School attendance is a challenge for many teen mothers. Some choose a GED (General Education Development) program.
“There is still some stigma with teen parents,” said Zuelke. “They don’t want to go to school when they are pregnant, when they are dealing with morning sickness. Attendance is definitely a challenge.”
Zuelke currently has 30 active teen parent clients. In 2015, she worked with approximately 90 teens. Parental consent is needed when the client is younger than 18.
“My average client works with me a year to 18 months,” explained Zuelke. “Some only need a few things. Others I have worked with for three or four years. The only requirement is they need to be a teen parent and they need to meet with me once a month.”
Teen fathers are a part of the program. Zuelke has met the fathers of most of her client’s babies.
“Some of them meet with me, but they don’t want to open a case,” she said. “If they open a case, they can get the same resources. I love working with couples. I have two or three active couples right now.”
A teen parent group meets weekly. The gatherings include food and presentations on a variety of topics ranging from dental health to financial planning. Teen parent mentors are available to provide the teen parents someone to listen and provide advice other than a counselor.
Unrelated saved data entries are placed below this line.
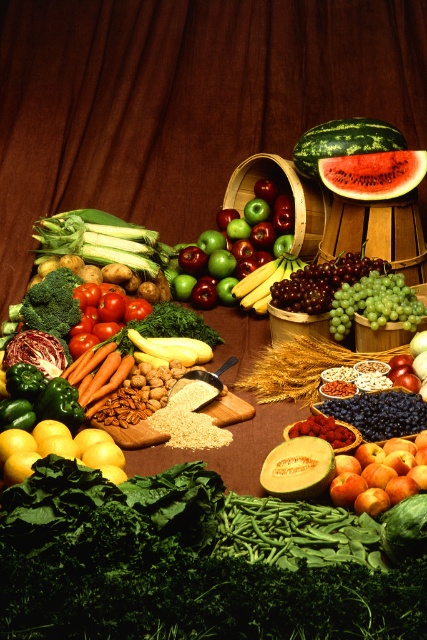 Question: Does green matte grapes at center appear over shiny purple grapes at center?

Choices:
 (A) no
 (B) yes

Answer: (A)

Question: From the image, what is the correct spatial relationship of shiny red apple at center in relation to shiny purple grapes at center?

Choices:
 (A) below
 (B) above

Answer: (A)

Question: Among these objects, which one is nearest to the camera?

Choices:
 (A) brown wooden table at center
 (B) watermelon at center
 (C) smooth red tomato at center
 (D) green shiny grapes at center

Answer: (D)

Question: Considering the real-world distances, which object is farthest from the green matte grapes at center?

Choices:
 (A) watermelon at center
 (B) green matte apples at center
 (C) shiny purple grapes at center

Answer: (B)

Question: Does green matte grapes at center have a larger size compared to green shiny grapes at center?

Choices:
 (A) yes
 (B) no

Answer: (B)

Question: Among these points, which one is farthest from the camera?

Choices:
 (A) (269, 273)
 (B) (333, 499)
 (C) (272, 186)

Answer: (C) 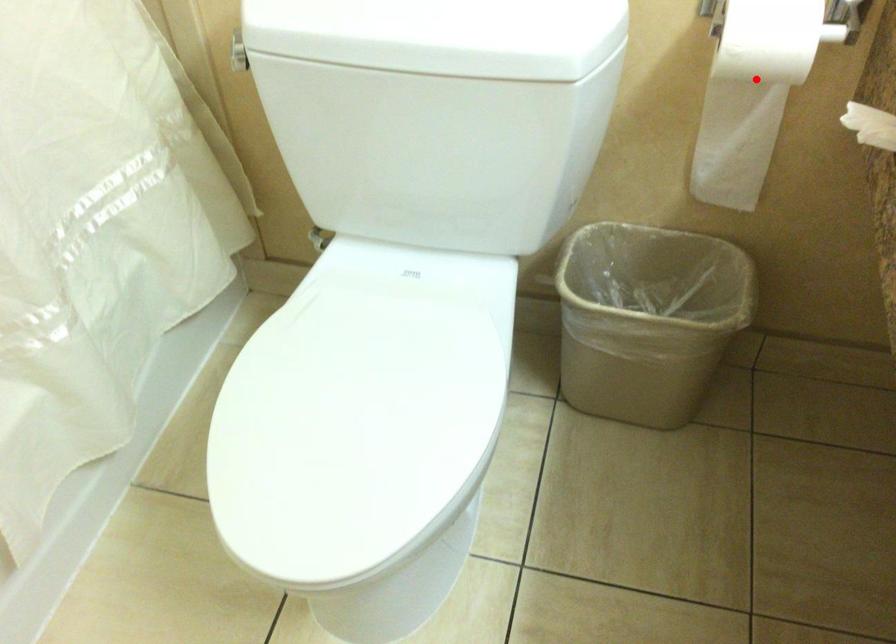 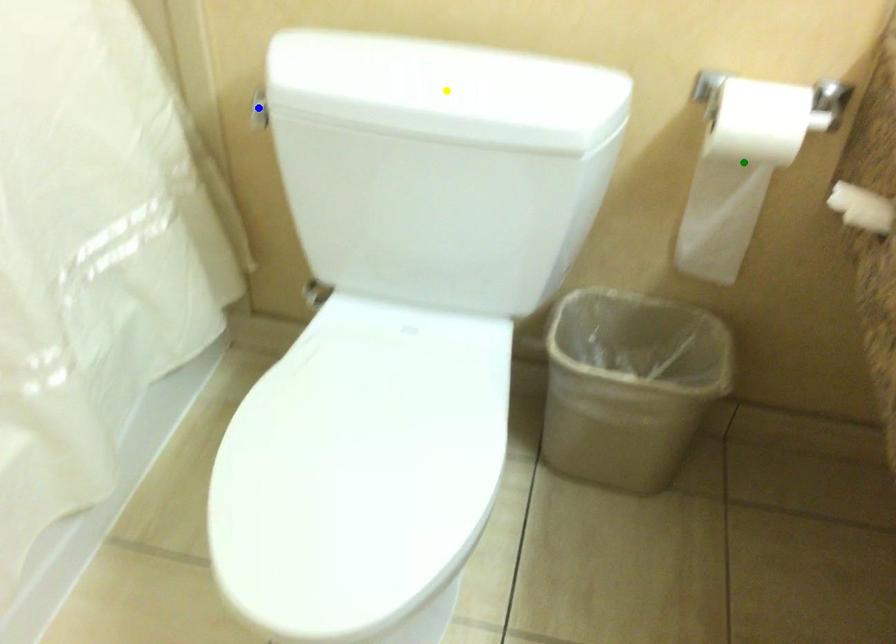 Question: I am providing you with two images of the same scene from different viewpoints. A red point is marked on the first image. You are given multiple points on the second image. Which point in image 2 is actually the same real-world point as the red point in image 1?

Choices:
 (A) yellow point
 (B) blue point
 (C) green point

Answer: (C) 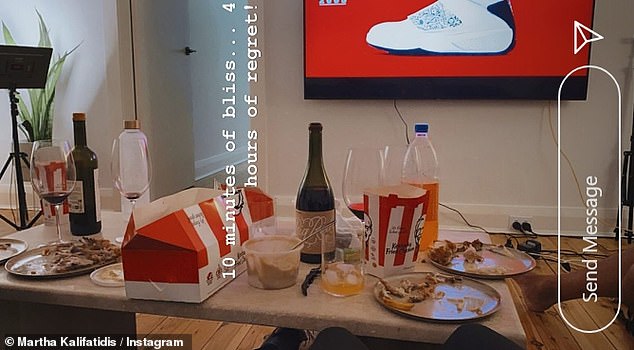 You are a GUI agent. You are given a task and a screenshot of the screen. Output one action in this format:
    pyautogui.click(x=<x>, y=<y>)
    Task: Click on the wine bottle
    This screenshot has height=350, width=634.
    Given the screenshot: What is the action you would take?
    click(321, 204), click(84, 166) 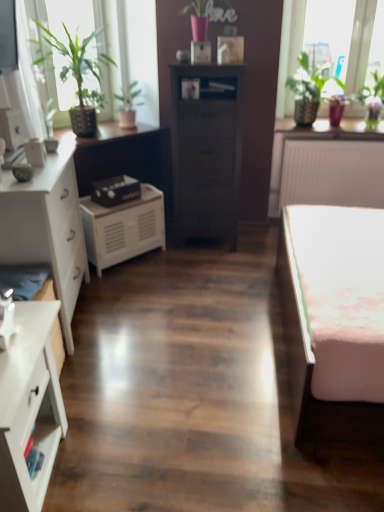 Question: Can you confirm if green glossy vase at upper right is positioned to the right of green leafy plant at upper right?

Choices:
 (A) no
 (B) yes

Answer: (B)

Question: Is the surface of green glossy vase at upper right in direct contact with green leafy plant at upper right?

Choices:
 (A) no
 (B) yes

Answer: (A)

Question: Does green glossy vase at upper right have a greater height compared to green leafy plant at upper right?

Choices:
 (A) yes
 (B) no

Answer: (B)

Question: Is green glossy vase at upper right aimed at green leafy plant at upper right?

Choices:
 (A) yes
 (B) no

Answer: (B)

Question: From a real-world perspective, is green glossy vase at upper right under green leafy plant at upper right?

Choices:
 (A) no
 (B) yes

Answer: (B)

Question: Can you confirm if green glossy vase at upper right is thinner than green leafy plant at upper right?

Choices:
 (A) yes
 (B) no

Answer: (B)

Question: Does white matte radiator at upper right touch dark wood cabinet at center, the first chest of drawers from the right?

Choices:
 (A) no
 (B) yes

Answer: (A)

Question: Does white matte radiator at upper right appear on the right side of dark wood cabinet at center, the first chest of drawers from the right?

Choices:
 (A) no
 (B) yes

Answer: (B)

Question: Does white matte radiator at upper right come behind dark wood cabinet at center, arranged as the third chest of drawers when viewed from the front?

Choices:
 (A) yes
 (B) no

Answer: (A)

Question: Is white matte radiator at upper right positioned with its back to dark wood cabinet at center, the 1th chest of drawers positioned from the back?

Choices:
 (A) yes
 (B) no

Answer: (B)

Question: Is white matte radiator at upper right not near dark wood cabinet at center, arranged as the third chest of drawers when viewed from the front?

Choices:
 (A) no
 (B) yes

Answer: (A)

Question: Is white matte radiator at upper right aimed at dark wood cabinet at center, arranged as the third chest of drawers when viewed from the front?

Choices:
 (A) no
 (B) yes

Answer: (A)

Question: Would you say white matte radiator at upper right contains green glossy vase at upper right?

Choices:
 (A) yes
 (B) no

Answer: (B) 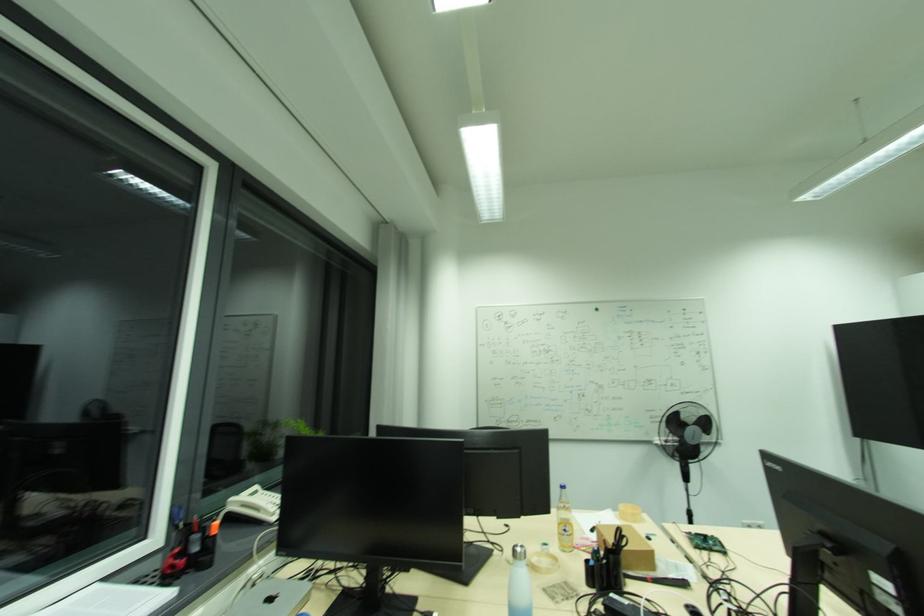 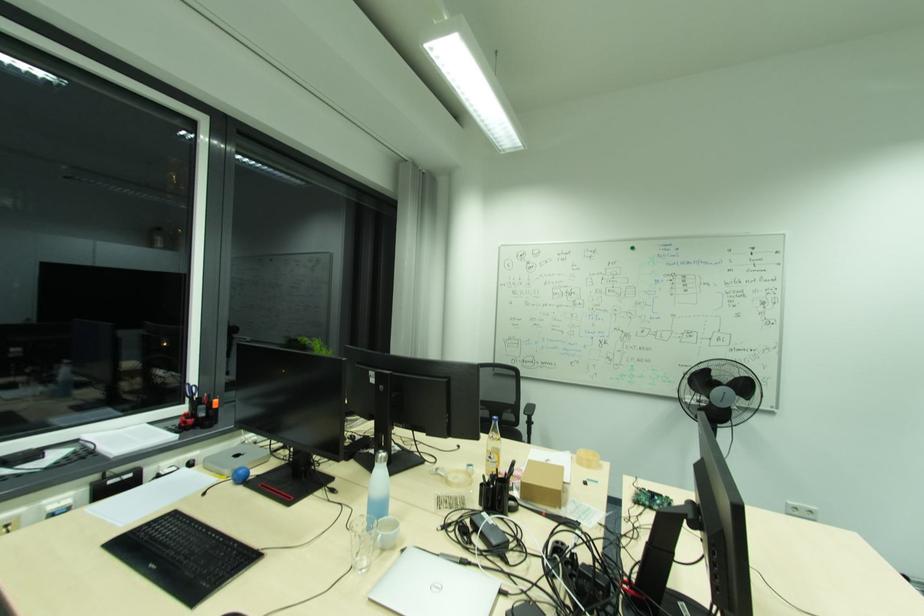 Find the pixel in the second image that matches [710,424] in the first image.

(748, 387) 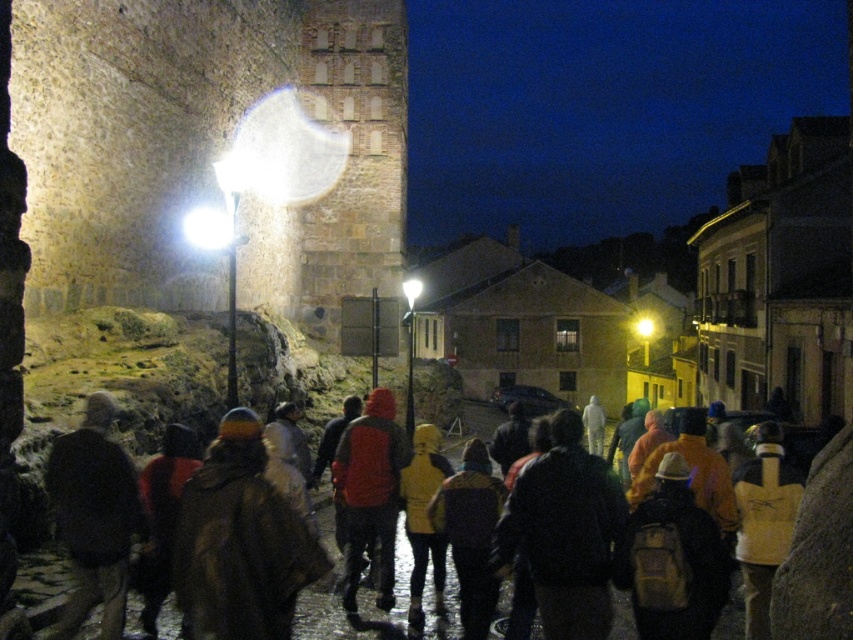 Consider the image. You are standing on the cobblestone street in the historic area and notice two people wearing coats. The first person has a brown fuzzy coat at lower left and the second has a brown textured jacket at center. Which of these two coats is taller?

The brown fuzzy coat at lower left is taller than the brown textured jacket at center.

You are a photographer trying to capture the brick textured tower at center in your shot. However, there is a brown textured jacket at center blocking your view. Can you adjust your position so that the tower is visible without the jacket obstructing it?

The brown textured jacket at center is behind the brick textured tower at center, so adjusting your position might not be necessary. The tower is already in front of the jacket, so the jacket is behind the tower and shouldn

You are standing at the camera position and see two points in the scene. The first point is at coordinate point(403,54) and the second point is at point(86,634). Which point is closer to you?

Point(86,634) is closer to you because it is in front of point(403,54). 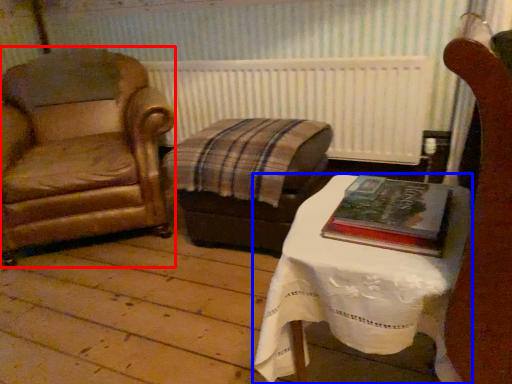 Question: Which point is further to the camera, chair (highlighted by a red box) or table (highlighted by a blue box)?

Choices:
 (A) chair
 (B) table

Answer: (A) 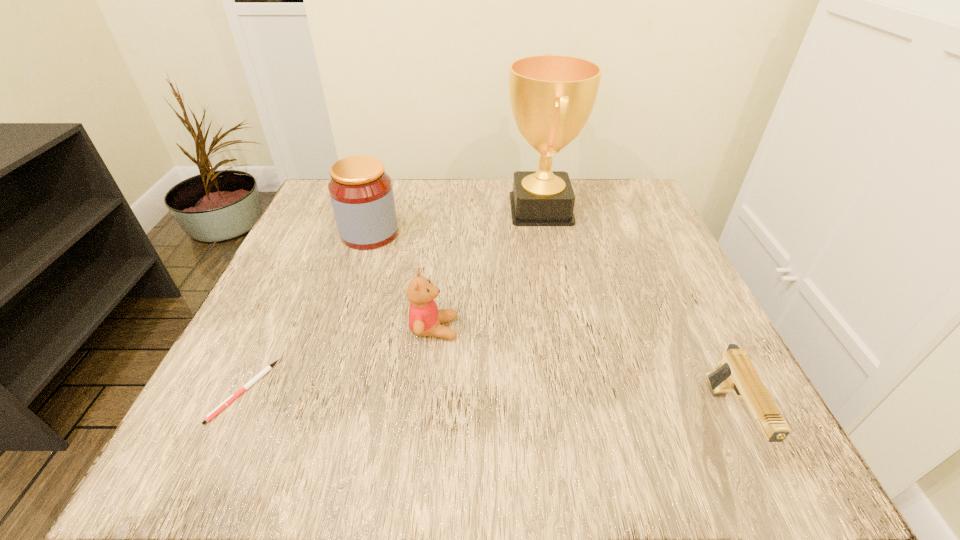 Locate an element on the screen. vacant space at the far right corner of the desktop is located at coordinates (652, 211).

Locate an element on the screen. Image resolution: width=960 pixels, height=540 pixels. free area in between the fourth tallest object and the fourth shortest object is located at coordinates (550, 327).

This screenshot has height=540, width=960. Identify the location of vacant space in between the third nearest object and the jar. (402, 281).

Locate an element on the screen. Image resolution: width=960 pixels, height=540 pixels. blank region between the third object from left to right and the leftmost object is located at coordinates (339, 360).

The height and width of the screenshot is (540, 960). I want to click on empty space between the jar and the rightmost object, so click(x=550, y=327).

Locate an element on the screen. vacant space in between the pen and the third farthest object is located at coordinates (339, 360).

Where is `free space between the pen and the pistol`? free space between the pen and the pistol is located at coordinates (487, 405).

What are the coordinates of `free space between the pistol and the third object from right to left` in the screenshot? It's located at (582, 374).

Where is `empty location between the rightmost object and the pen`? The width and height of the screenshot is (960, 540). empty location between the rightmost object and the pen is located at coordinates (487, 405).

The width and height of the screenshot is (960, 540). In order to click on free space between the shortest object and the fourth tallest object in this screenshot , I will do `click(487, 405)`. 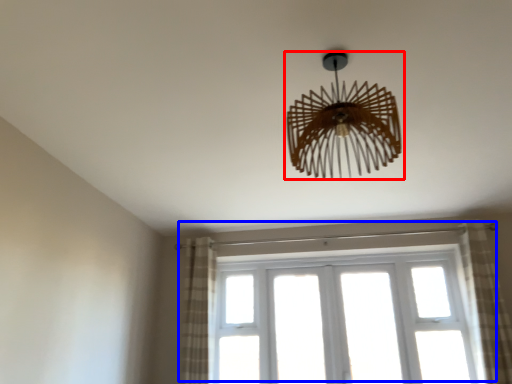 Question: Which object appears farthest to the camera in this image, lamp (highlighted by a red box) or window (highlighted by a blue box)?

Choices:
 (A) lamp
 (B) window

Answer: (B) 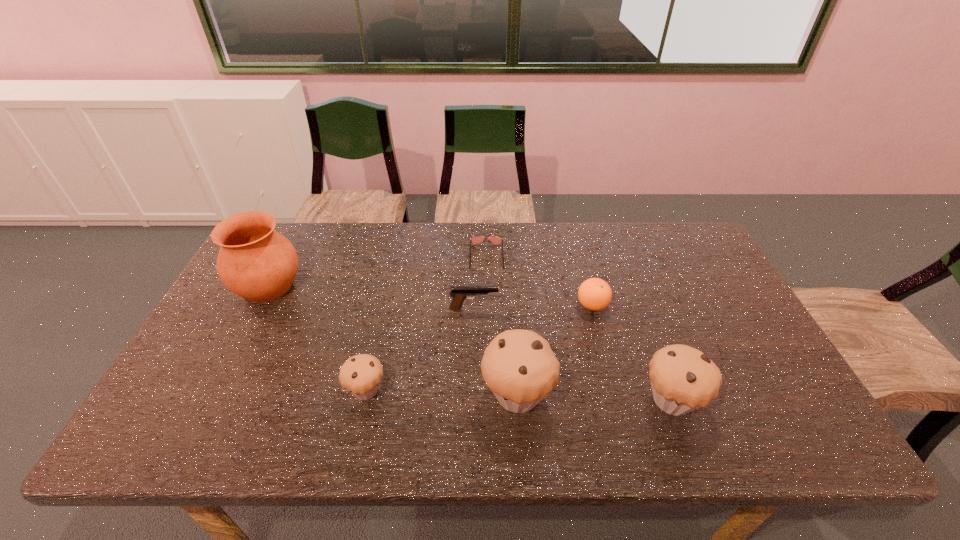 Find the location of a particular element. The height and width of the screenshot is (540, 960). vacant space that's between the tallest object and the second muffin from right to left is located at coordinates (393, 340).

Find the location of a particular element. The height and width of the screenshot is (540, 960). vacant area between the rightmost muffin and the second object from right to left is located at coordinates (632, 353).

Where is `free space between the pistol and the shortest object`? free space between the pistol and the shortest object is located at coordinates (480, 282).

In order to click on unoccupied position between the leftmost muffin and the pistol in this screenshot , I will do coord(420,349).

I want to click on unoccupied position between the sunglasses and the pottery, so click(377, 271).

Identify the location of unoccupied area between the orange and the pottery. (430, 296).

Locate which object is the second closest to the leftmost object. Please provide its 2D coordinates. Your answer should be formatted as a tuple, i.e. [(x, y)], where the tuple contains the x and y coordinates of a point satisfying the conditions above.

[(459, 293)]

Where is `the second closest object relative to the pistol`? This screenshot has width=960, height=540. the second closest object relative to the pistol is located at coordinates (519, 367).

What are the coordinates of `muffin that is the second closest one to the rightmost muffin` in the screenshot? It's located at (361, 375).

Choose which muffin is the nearest neighbor to the leftmost muffin. Please provide its 2D coordinates. Your answer should be formatted as a tuple, i.e. [(x, y)], where the tuple contains the x and y coordinates of a point satisfying the conditions above.

[(519, 367)]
Meetings open with a “peek of the week,” which is designed to empower the young parents, said Kendra Kawula, a Catholic Charities intern who works with the group. They must share a positive thing that happened during the week. An incentive program encourages teen parents to attend the group meetings, added Kawula. If they complete a form, teen parents receive an item, such as diapers, wipes, clothing or shampoo, at the following week’s meeting. The teen parent group also coordinates outings in the community, including a gathering at the Children’s Museum of Green Bay, for example.
“Every now and then we will do crafts and scrapbooking with the teen parent group,” said Zuelke. “We’ve done the tie blankets. They love those. They get to make something and take it home with them.”
Witnessing teen parents achieving their goals is the reward for Zuelke.
“They are really strong. They chose life,” she said. “It’s nice to go to work every day and love your job.”